Sou Católico e embora meio revoltado na época com a morte prematura de meu pai, não estava disposto a largar a companhia segura de Cristo. Mas fiquei confuso, será que meu pai tivera aqueles transes ? Será que conhecera a Ordem Universal Dalilena ? Não busquei mais a resposta, mas fiz o concurso do Banco e ... resultado...

- Marconi, você foi o quinto colocado... Quinto, ouviu, em meio a quinze mil candidatos. Parabéns !

Respirei aliviado... Sorri das asneiras : “- Serviço completo. Primeiro colocado, ouviu ? “ Toma ! Barraria, impostor ! Bom amigo, místico meridiano e péssimo barbeiro.

A poeira assentou e comecei a memorar idas ao Salão Paulista. Estabelecendo causa e efeito, ponderei que eu era medíocre demais pra sozinho galgar um quinto lugar. Ponderei que não cumprira as abstinências indicadas por Barraria. E, como ia fazer o vestibular para Direito em três faculdades, retornei.

- Vou prestar vestibular pra Direito, quero o corte essencial, Barraria !

- Só Cabelo Bom ! É que a gente tem direito a dois mantras cabais na vida, os meus já foram !

A máquina mordia e eis - me em transe : Reduzi-me, caindo, caindo até o diâmetro do átomo, até virar a coisa-tudo, justa, numa só, todas as consciências, pensamentos e o saber, depurados no ovo original. Bisca e, dois meses depois :

- Parabéns, Marconi ! Aprovado nos três vestibulares.

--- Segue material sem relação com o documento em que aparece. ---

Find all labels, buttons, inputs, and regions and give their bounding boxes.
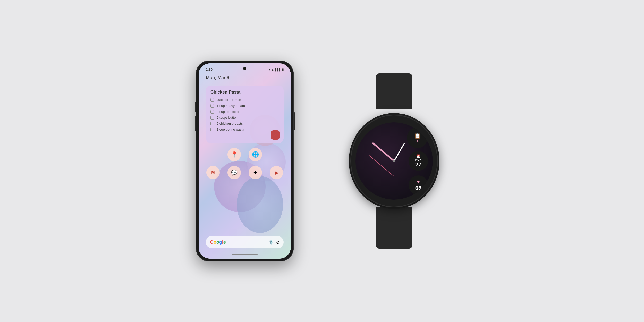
wifi-icon: ▼▲ [268,68,274,71]
power-button[interactable] [294,112,295,130]
phone-screen: 2:30 ▼▲ ▌▌▌ ▮ Mon, Mar 6 Chicken Pasta J… [199,63,291,259]
smartwatch-device: 📋 + 📅 MON 27 ♥ 68 [340,73,448,249]
open-icon: ↗ [274,133,277,137]
status-bar: 2:30 ▼▲ ▌▌▌ ▮ [199,63,291,72]
google-logo: Google [210,240,226,245]
gmail-icon: M [211,170,215,175]
calendar-day: MON [415,158,422,161]
app-row-1: 📍 🌐 [199,148,291,161]
recipe-item-3-label: 2 cups broccoli [217,110,239,114]
chrome-app-icon[interactable]: 🌐 [249,148,262,161]
google-search-bar[interactable]: Google 🎙️ ⊙ [206,236,284,248]
clock-center-dot [393,160,395,162]
watch-case: 📋 + 📅 MON 27 ♥ 68 [350,115,438,207]
home-indicator[interactable] [232,254,258,255]
recipe-item: 1 cup penne pasta [210,128,279,131]
open-recipe-button[interactable]: ↗ [271,130,280,140]
checkbox-3[interactable] [210,110,214,114]
recipe-item-4-label: 2 tbsps butter [217,116,237,120]
hour-hand [394,143,405,161]
clock-time: 2:30 [206,67,213,71]
maps-app-icon[interactable]: 📍 [227,148,241,161]
heart-rate-value: 68 [415,185,421,191]
heart-rate-complication[interactable]: ♥ 68 [409,175,428,195]
recipe-item: 1 cup heavy cream [210,104,279,108]
recipe-widget[interactable]: Chicken Pasta Juice of 1 lemon 1 cup hea… [206,86,284,143]
app-row-2: M 💬 ✦ ▶ [199,166,291,179]
checkbox-1[interactable] [210,98,214,102]
maps-icon: 📍 [231,151,238,158]
pinwheel-app-icon[interactable]: ✦ [249,166,262,179]
battery-icon: ▮ [282,68,284,71]
tasks-complication[interactable]: 📋 + [407,128,428,148]
recipe-item: 2 cups broccoli [210,110,279,114]
watch-face: 📋 + 📅 MON 27 ♥ 68 [355,122,433,200]
recipe-item-2-label: 1 cup heavy cream [217,104,245,108]
mic-icon[interactable]: 🎙️ [268,240,274,245]
volume-up-button[interactable] [195,102,196,112]
gmail-app-icon[interactable]: M [206,166,220,179]
youtube-app-icon[interactable]: ▶ [270,166,283,179]
messages-icon: 💬 [231,170,238,176]
checkbox-4[interactable] [210,116,214,120]
signal-icon: ▌▌▌ [275,68,281,71]
watch-band-top [376,73,412,109]
phone-device: 2:30 ▼▲ ▌▌▌ ▮ Mon, Mar 6 Chicken Pasta J… [196,61,294,261]
watch-band-bottom [376,207,412,249]
checkbox-5[interactable] [210,122,214,125]
chrome-icon: 🌐 [252,151,259,158]
checkbox-2[interactable] [210,104,214,108]
calendar-complication[interactable]: 📅 MON 27 [409,151,428,171]
phone-date: Mon, Mar 6 [199,72,291,83]
calendar-date: 27 [415,161,421,168]
recipe-item: 2 tbsps butter [210,116,279,120]
recipe-item-5-label: 2 chicken breasts [217,122,243,125]
lens-icon[interactable]: ⊙ [276,240,279,245]
youtube-icon: ▶ [275,170,278,176]
pinwheel-icon: ✦ [253,170,258,176]
minute-hand [372,142,395,162]
status-icons: ▼▲ ▌▌▌ ▮ [268,68,284,71]
recipe-title: Chicken Pasta [210,90,279,95]
heart-icon: ♥ [417,179,420,185]
recipe-item-6-label: 1 cup penne pasta [217,128,244,131]
recipe-item-1-label: Juice of 1 lemon [217,98,241,102]
volume-down-button[interactable] [195,116,196,131]
tasks-icon: 📋 [414,133,421,139]
tasks-add-icon: + [416,139,418,143]
calendar-icon: 📅 [416,154,421,158]
recipe-item: 2 chicken breasts [210,122,279,125]
checkbox-6[interactable] [210,128,214,131]
messages-app-icon[interactable]: 💬 [227,166,241,179]
recipe-item: Juice of 1 lemon [210,98,279,102]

Casei-me, tive filhos, terminei meu curso, trabalho no Banco. Ano passado de férias em Picos, busquei o Salão Paulista, queria entrar para a Academia Brasileira de Letras.

- Não é aqui não, Moço, é no Centro !

Localizei-o facilmente, mas ao entrar deparei-me com um Salão de Beleza: cabeleireiros delicados, cabelos tipo Chitãzinho e Xororó, tiara na cabeça, secadores , manicuras, tudo muito limpo e claro.

- Este salão não é mais de Barraria e Cabelo Bom ?

Gargalharam. Nunca houvera um Barraria e um Cabelo Bom em Picos. O Salão Paulista nunca saíra da Getúlio Vargas .

Confuso, perquiri aos meus familiares. Não, ninguém conhecera os tais, nem o Bar da Rosa.